To do
Please give the entries below again exactly, omitting every picture.

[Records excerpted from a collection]
*** Block opens ***

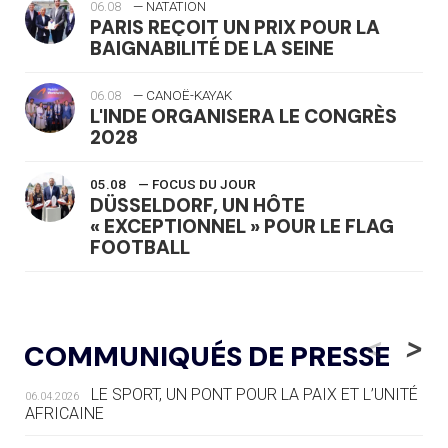
06.08
— NATATION
PARIS REÇOIT UN PRIX POUR LA
BAIGNABILITÉ DE LA SEINE
06.08
— CANOË-KAYAK
L'INDE ORGANISERA LE CONGRÈS
2028
05.08
— FOCUS DU JOUR
DÜSSELDORF, UN HÔTE
« EXCEPTIONNEL » POUR LE FLAG
FOOTBALL
05.08
— LUGE
LE RÊVE DE VOIR LA LUGE ALPINE
<
>
COMMUNIQUÉS DE PRESSE
AUX JO « N'EST PAS FINI »
LE SPORT, UN PONT POUR LA PAIX ET L’UNITÉ
06.04.2026
05.08
— TIR À L'ARC
AFRICAINE
DES MONDIAUX À BRISBANE SUR LA
ROUTE DES JO 2032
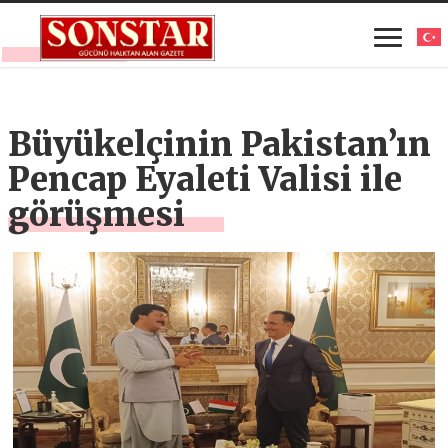
Büyükelçinin Pakistan’ın
Pencap Eyaleti Valisi ile
görüşmesi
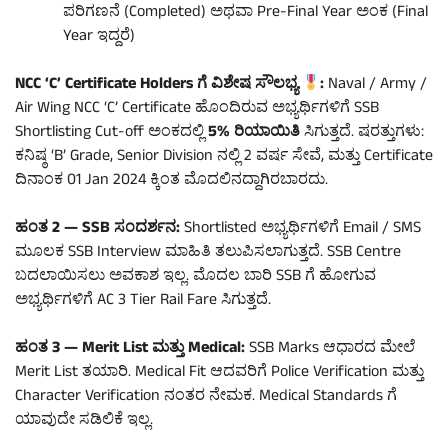
ಪರಿಗಣನೆ (Completed) ಅಥವಾ Pre-Final Year ಅಂಕ (Final
Year ಇದ್ದರೆ)
NCC ‘C’ Certificate Holders ಗೆ ವಿಶೇಷ ಸೌಲಭ್ಯ
:
Naval / Army /
Air Wing NCC ‘C’ Certificate ಹೊಂದಿರುವ ಅಭ್ಯರ್ಥಿಗಳಿಗೆ SSB
Shortlisting Cut-off ಅಂಕದಲ್ಲಿ
5% ರಿಯಾಯಿತಿ
ಸಿಗುತ್ತದೆ. ಷರತ್ತುಗಳು:
ಕನಿಷ್ಠ ‘B’ Grade, Senior Division ನಲ್ಲಿ 2 ವರ್ಷ ಸೇವೆ, ಮತ್ತು Certificate
ದಿನಾಂಕ 01 Jan 2024 ಕ್ಕಿಂತ ಮೊದಲಿನದ್ದಾಗಿರಬಾರದು.
ಹಂತ 2 — SSB ಸಂದರ್ಶನ:
Shortlisted ಅಭ್ಯರ್ಥಿಗಳಿಗೆ Email / SMS
ಮೂಲಕ SSB Interview ಮಾಹಿತಿ ತಲುಪಿಸಲಾಗುತ್ತದೆ. SSB Centre
ಬದಲಾಯಿಸಲು ಅವಕಾಶ ಇಲ್ಲ. ಮೊದಲ ಬಾರಿ SSB ಗೆ ಹೋಗುವ
ಅಭ್ಯರ್ಥಿಗಳಿಗೆ AC 3 Tier Rail Fare ಸಿಗುತ್ತದೆ.
ಹಂತ 3 — Merit List ಮತ್ತು Medical:
SSB Marks ಆಧಾರದ ಮೇಲೆ
Merit List ತಯಾರಿ. Medical Fit ಆದವರಿಗೆ Police Verification ಮತ್ತು
Character Verification ನಂತರ ನೇಮಕ. Medical Standards ಗೆ
ಯಾವುದೇ ಸಡಿಲಿಕೆ ಇಲ್ಲ.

*** Block closes ***

Answer box
06.08
— NATATION
PARIS REÇOIT UN PRIX POUR LA
BAIGNABILITÉ DE LA SEINE
06.08
— CANOË-KAYAK
L'INDE ORGANISERA LE CONGRÈS
2028
05.08
— FOCUS DU JOUR
DÜSSELDORF, UN HÔTE
« EXCEPTIONNEL » POUR LE FLAG
FOOTBALL
05.08
— LUGE
LE RÊVE DE VOIR LA LUGE ALPINE
<
>
COMMUNIQUÉS DE PRESSE
AUX JO « N'EST PAS FINI »
LE SPORT, UN PONT POUR LA PAIX ET L’UNITÉ
06.04.2026
05.08
— TIR À L'ARC
AFRICAINE
DES MONDIAUX À BRISBANE SUR LA
ROUTE DES JO 2032
Büyükelçinin Pakistan’ın
Pencap Eyaleti Valisi ile
görüşmesi
ಪರಿಗಣನೆ (Completed) ಅಥವಾ Pre-Final Year ಅಂಕ (Final
Year ಇದ್ದರೆ)
NCC ‘C’ Certificate Holders ಗೆ ವಿಶೇಷ ಸೌಲಭ್ಯ
:
Naval / Army /
Air Wing NCC ‘C’ Certificate ಹೊಂದಿರುವ ಅಭ್ಯರ್ಥಿಗಳಿಗೆ SSB
Shortlisting Cut-off ಅಂಕದಲ್ಲಿ
5% ರಿಯಾಯಿತಿ
ಸಿಗುತ್ತದೆ. ಷರತ್ತುಗಳು:
ಕನಿಷ್ಠ ‘B’ Grade, Senior Division ನಲ್ಲಿ 2 ವರ್ಷ ಸೇವೆ, ಮತ್ತು Certificate
ದಿನಾಂಕ 01 Jan 2024 ಕ್ಕಿಂತ ಮೊದಲಿನದ್ದಾಗಿರಬಾರದು.
ಹಂತ 2 — SSB ಸಂದರ್ಶನ:
Shortlisted ಅಭ್ಯರ್ಥಿಗಳಿಗೆ Email / SMS
ಮೂಲಕ SSB Interview ಮಾಹಿತಿ ತಲುಪಿಸಲಾಗುತ್ತದೆ. SSB Centre
ಬದಲಾಯಿಸಲು ಅವಕಾಶ ಇಲ್ಲ. ಮೊದಲ ಬಾರಿ SSB ಗೆ ಹೋಗುವ
ಅಭ್ಯರ್ಥಿಗಳಿಗೆ AC 3 Tier Rail Fare ಸಿಗುತ್ತದೆ.
ಹಂತ 3 — Merit List ಮತ್ತು Medical:
SSB Marks ಆಧಾರದ ಮೇಲೆ
Merit List ತಯಾರಿ. Medical Fit ಆದವರಿಗೆ Police Verification ಮತ್ತು
Character Verification ನಂತರ ನೇಮಕ. Medical Standards ಗೆ
ಯಾವುದೇ ಸಡಿಲಿಕೆ ಇಲ್ಲ.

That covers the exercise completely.